Election of New UEFA President Postponed to the Relief of Europe's Minor Nations
Knowledge bank: Europe’s minor nations can breathe a sigh of relief as doomsday has been temporarily averted. At the April 2005 congress in Tallin, UEFA changed procedures for replacing President Lennart Johansson. This delayed Franz Beckenbauer’s seemingly inevitable advance to European football’s top job with his suggestions for preliminary rounds before international qualifying tournaments.
Instead of retiring next year as expected, Johansson will soldier on until 2007, allowing UEFA to join FIFA, the Asian, African and South American federations in not having presidential elections in a world cup year.
Just before UEFA’s decision, Beckenbauer’s bid for the presidency had been endorsed by FIFA boss Sepp Blatter and Pele but he is not so popular among Europe’s smaller countries.
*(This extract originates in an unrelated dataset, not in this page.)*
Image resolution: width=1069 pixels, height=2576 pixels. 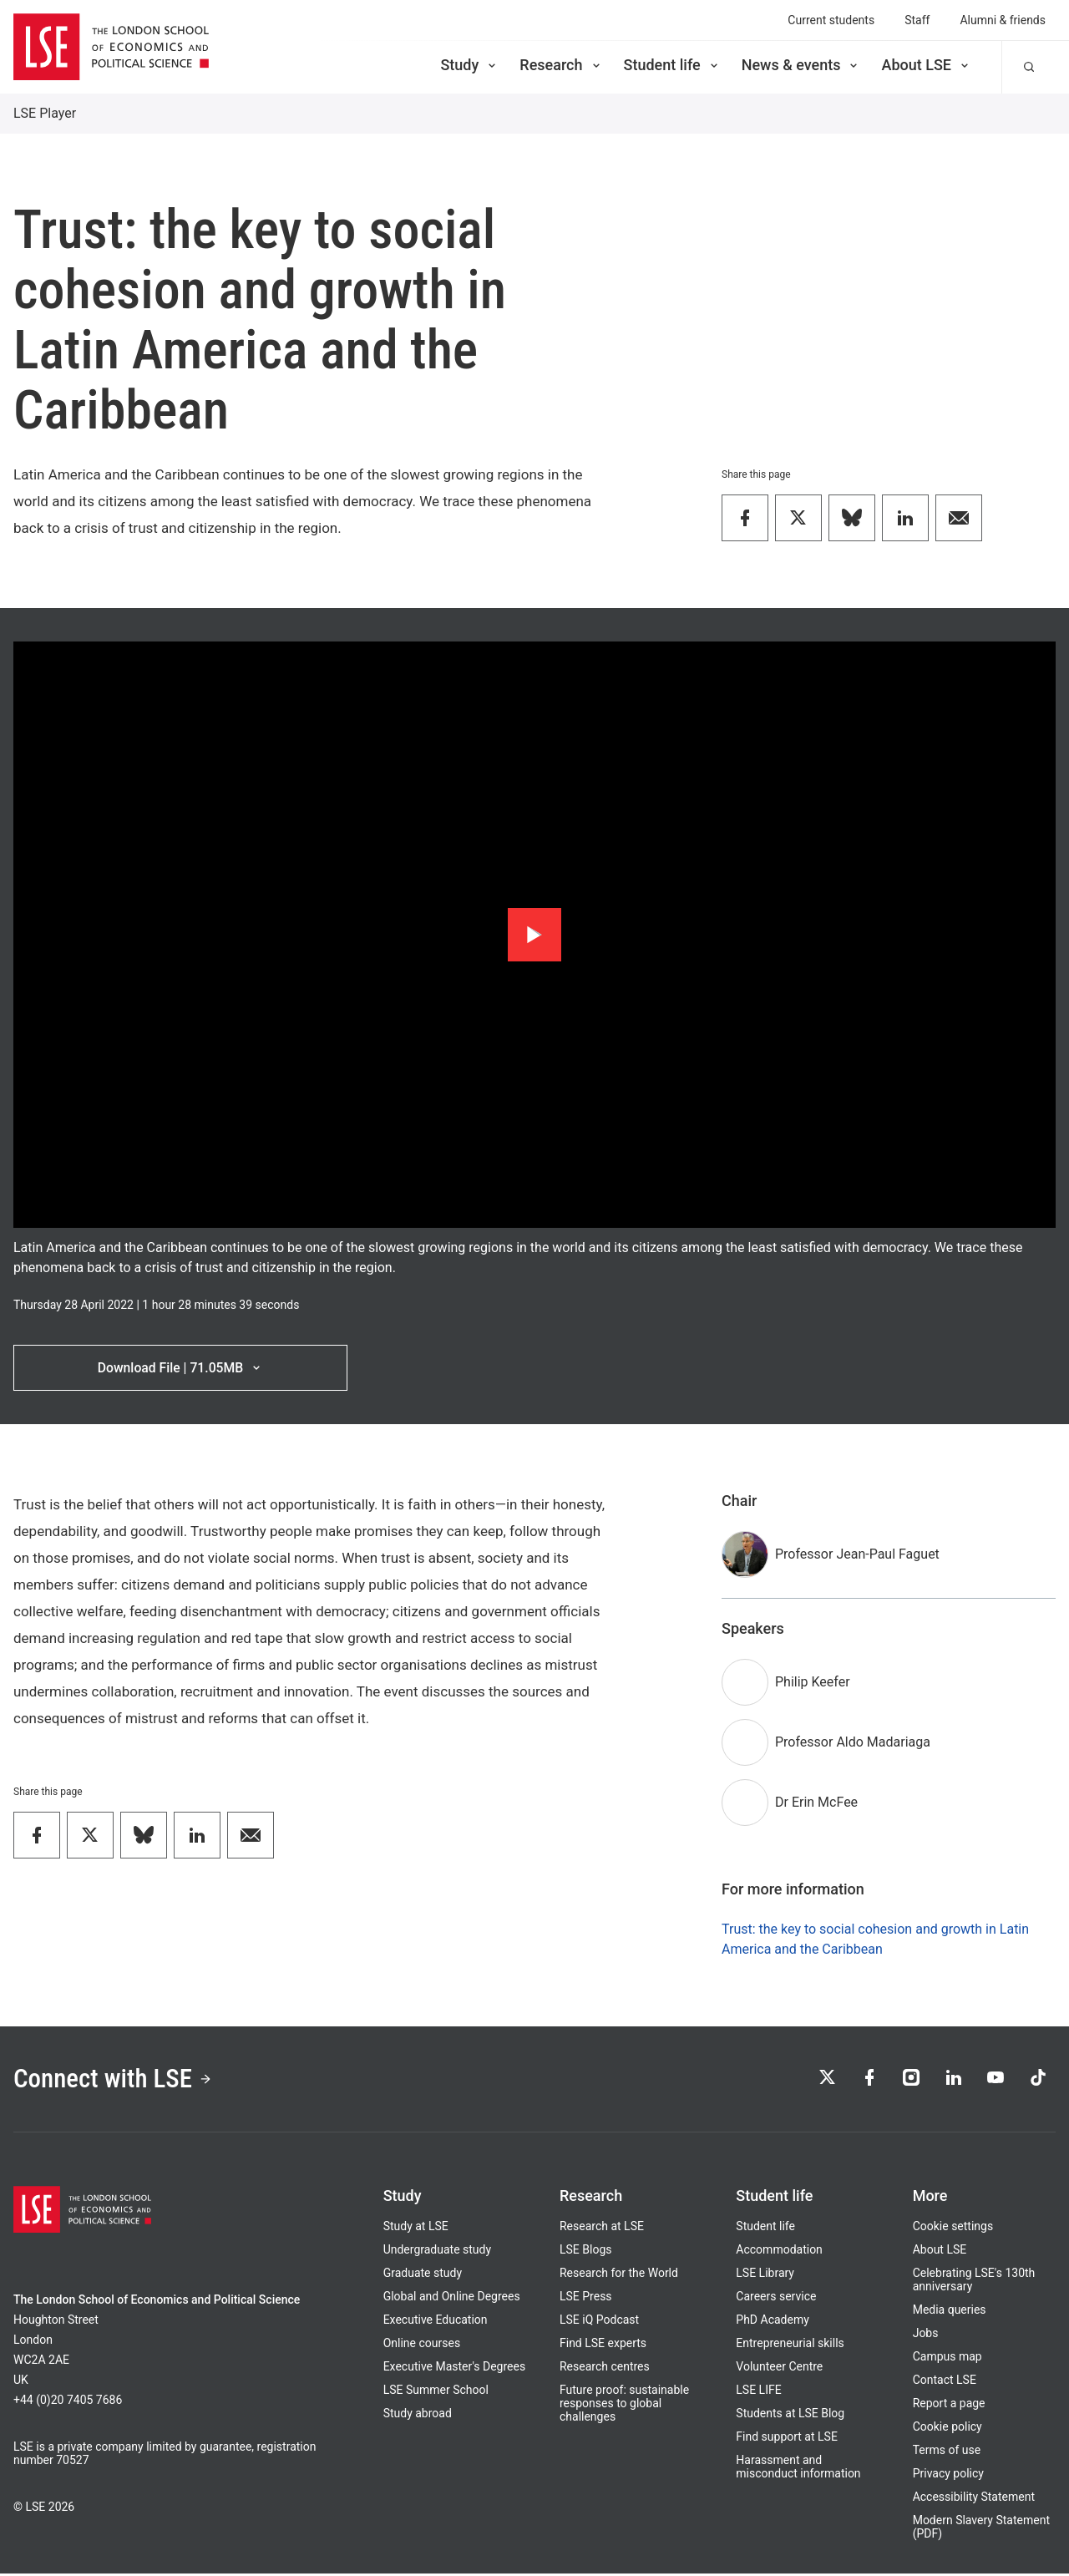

The reason for this is that prior to Germany’s 2001 world cup qualifier against Albania, when Beckenbauer made a number of disparaging remarks about the number of smaller nations in UEFA. In the short term, Beckenbauer simply provided encouragement for the Albanians, who only lost 2-1, but his outlook also reflected that of a significant constituency among the larger European nations.
Beckenbauer wants preliminaries before qualifying tournaments
It is widely suspected that a Beckenbauer presidency would bring in preliminary rounds ahead of international qualifying tournaments to sift out the minnows. European MEP Daniel Cohn-Bendit, a leader of student protest movements in the 1960's, has suggested forming a pressure group ‘Alliance against Franz’. “Beckenbauer would be a scandal,” he says. “It’s about European football and not the particular interests of some companies.”
UEFA already has pre-qualifiers for the Champions League, which seriously discriminate against smaller nations. No Northern Irish club side is likely to emulate Linfield’s 1967 feat of reaching the European Cup quarter final – particularly when the title winners from the province and countries like Luxembourg must play a qualifiers before they have even started pre-season friendlies.
Michel Platini, the only other candidate to succeed Johansson, has a very different vision for European football, saying: “I don’t think we should have 256 clubs in a knockout system from the start but it should move towards that.”
The smaller nations reject Beckenbauer's vision
That approach will win votes among the smaller countries, who reject Beckenbauer’s business orientated vision.
“No-one should be excluded in this way,” says Marc Diederich, a lawyer working for the Luxembourg Football Federation. “It would be a dramatic catastrophe for all the small nations to be obliged to play a prequalification and not acceptable for them.”
That the Luxembourgers have not won a competitive international for a decade is surely ammunition for Beckenbauer but Diederich points to who this last win was against. “We beat the Czech Republic in a qualifier for Euro 96 and a few months later they played in the final against Germany.”
Malta’s recent 0-7 thumping by Sweden and Poland running up eight goals without reply against Azerbaijan give credence to Beckenbauer’s outlook but these thrashings are becoming scarcer. That is one reason UEFA have given the smaller nations more games in the Euro 2008 qualifiers, with six groups containing seven nations and one featuring eight.
Bigger groups mean that when smaller nations play more teams they have a chance. Liechtenstein won 4-0 in Luxembourg in the 2006 qualifiers and drew 2-2 with Portugal. When they played England in the 2004 qualifiers, they let in just four goals over two legs and had the only player with Serie A experience in former Verona striker Mario Frick.
Iceland’s population is only 280,000 but they have beaten Russia, Spain, the Czech Republic, Italy Norway and Sweden in recent years.
Ómar Smárason, media officer for their FA, says: “Matches against the bigger nations are the lifeline of our association, not only with regard to attendances but also regarding TV rights to our matches. Losing both would be financially detrimental to us. I can see absolutely no argument for pre-qualifiers that would help football as a whole.”
Scotland, Wales and Northern Ireland all face finishing fifth or sixth in their 2006 World Cup qualifying groups, which will have an impact on their seeding for the next tournament. If Beckenbauer gets his way, then it will be easy to imagine a time when at least one UK nation will find themselves taking on Iceland in a pre-qualifier, with the loser cast into the international wilderness for two years.